Given this evolutionary calculus, some researchers wonder whether biologists should come up with a new term for the phenomenon. “We shouldn’t call it inbreeding,” Zamudio says, only half jokingly. “Inbreeding conjures all these negative things—people with three eyes.” Her suggestion: genetic complementation.
More than Skin Deep
Specific gene helps animals find healthy mates
When seeking out that special someone, humans and other animals gauge a myriad of social and biological cues, from scent to mating call to income. A set of genes that’s involved in detecting infections seems to help animals assess the relatedness of a potential mate. Called the major histocompatibility complex, these genes help vertebrates to battle viruses, bacteria and parasites.
The MHC genes encode proteins that latch onto molecules made by pathogens, keeping the immune system alert. Numerous studies have suggested that animals judge potential mates by their MHC genes. For instance, female stickleback fish tend to choose males with different versions of MHC genes. The extra diversity allows their offspring to recognize a wider variety of pathogens, which could boost survival.

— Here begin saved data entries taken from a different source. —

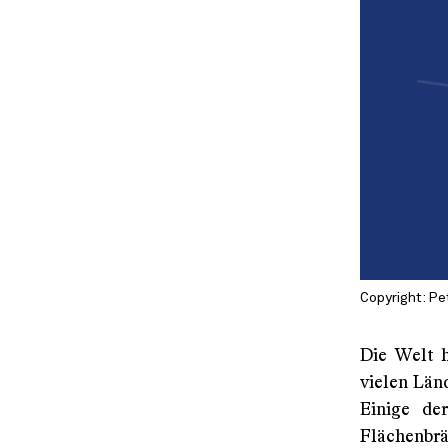
Copyright: Pe
Die Welt h
vielen Län
Einige de
Flächenbr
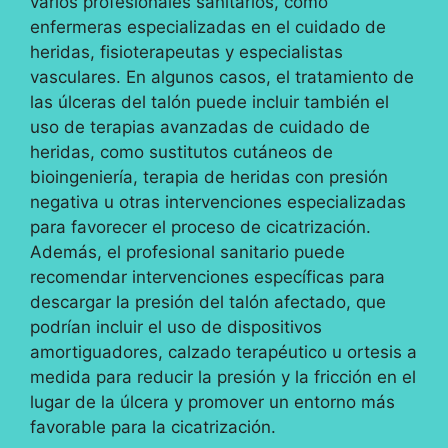
varios profesionales sanitarios, como
enfermeras especializadas en el cuidado de
heridas, fisioterapeutas y especialistas
vasculares. En algunos casos, el tratamiento de
las úlceras del talón puede incluir también el
uso de terapias avanzadas de cuidado de
heridas, como sustitutos cutáneos de
bioingeniería, terapia de heridas con presión
negativa u otras intervenciones especializadas
para favorecer el proceso de cicatrización.
Además, el profesional sanitario puede
recomendar intervenciones específicas para
descargar la presión del talón afectado, que
podrían incluir el uso de dispositivos
amortiguadores, calzado terapéutico u ortesis a
medida para reducir la presión y la fricción en el
lugar de la úlcera y promover un entorno más
favorable para la cicatrización.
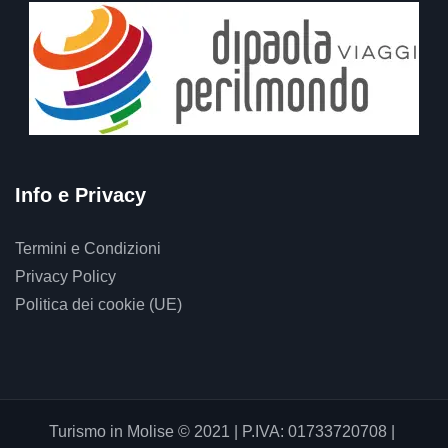
Info e Privacy
Termini e Condizioni
Privacy Policy
Politica dei cookie (UE)
Turismo in Molise © 2021 | P.IVA: 01733720708 |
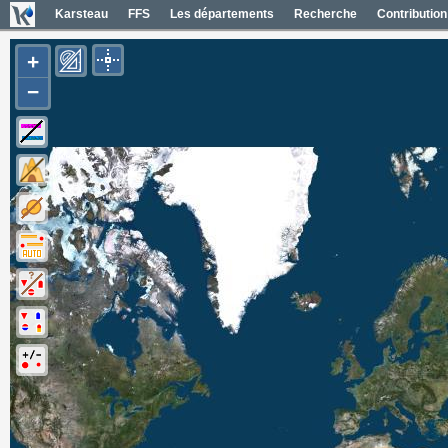
Karsteau
FFS
Les départements
Recherche
Contribution
+
−
Carte Géol 1/50000 France
Cartes IGN France
Photos aériennes France
Mapas geol 1/50000 España
Mapas IGN España
Fotos aéreas España
Photos aériennes ESRI
Carte OpenTopoMap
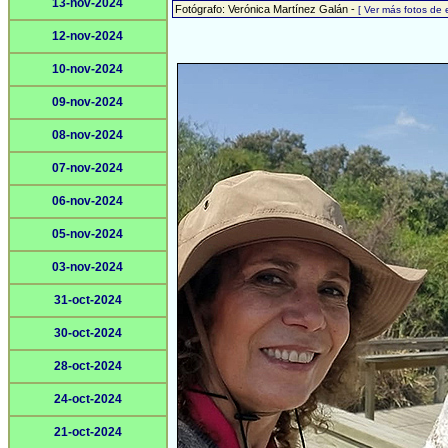
13-nov-2024
Fotógrafo: Verónica Martínez Galán -
[ Ver más fotos de
12-nov-2024
10-nov-2024
09-nov-2024
08-nov-2024
07-nov-2024
06-nov-2024
05-nov-2024
03-nov-2024
31-oct-2024
30-oct-2024
28-oct-2024
24-oct-2024
21-oct-2024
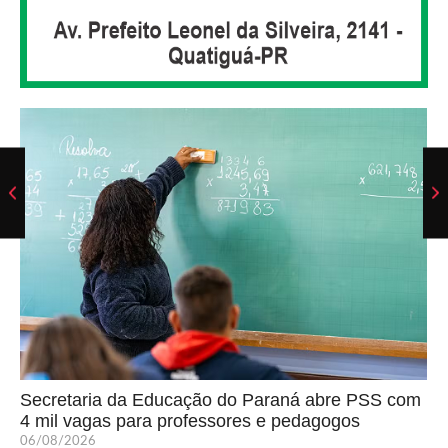
Secretaria da Educação do Paraná abre PSS com
4 mil vagas para professores e pedagogos
06/08/2026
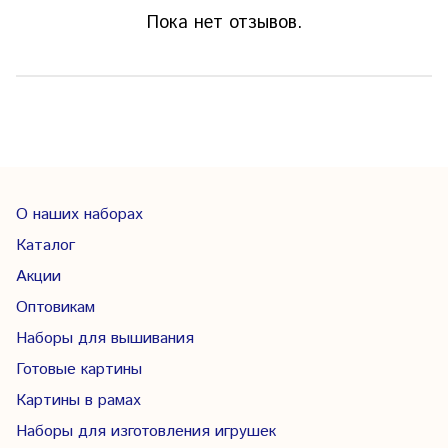
Пока нет отзывов.
О наших наборах
Каталог
Акции
Оптовикам
Наборы для вышивания
Готовые картины
Картины в рамах
Наборы для изготовления игрушек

Humans probably use MHC to discriminate among mates, too, says Craig Roberts, an evolutionary psychologist at the University of Liverpool in England. In 2005, Roberts found that women prefer the faces of men who had the same MHC genes. Another report found that women fancy the smell of sweaty T-shirts from men with MHC genes similar to their own, though other studies have come to the opposite conclusion, he notes. No matter the effect of MHC among human mate choice, all animals must balance genetic quality with compatibility, Roberts says. “We all prefer different people,” he says. “We can agree that Brad Pitt and Jennifer Aniston are attractive, but when it comes down to it, I might prefer Gwyneth Paltrow.”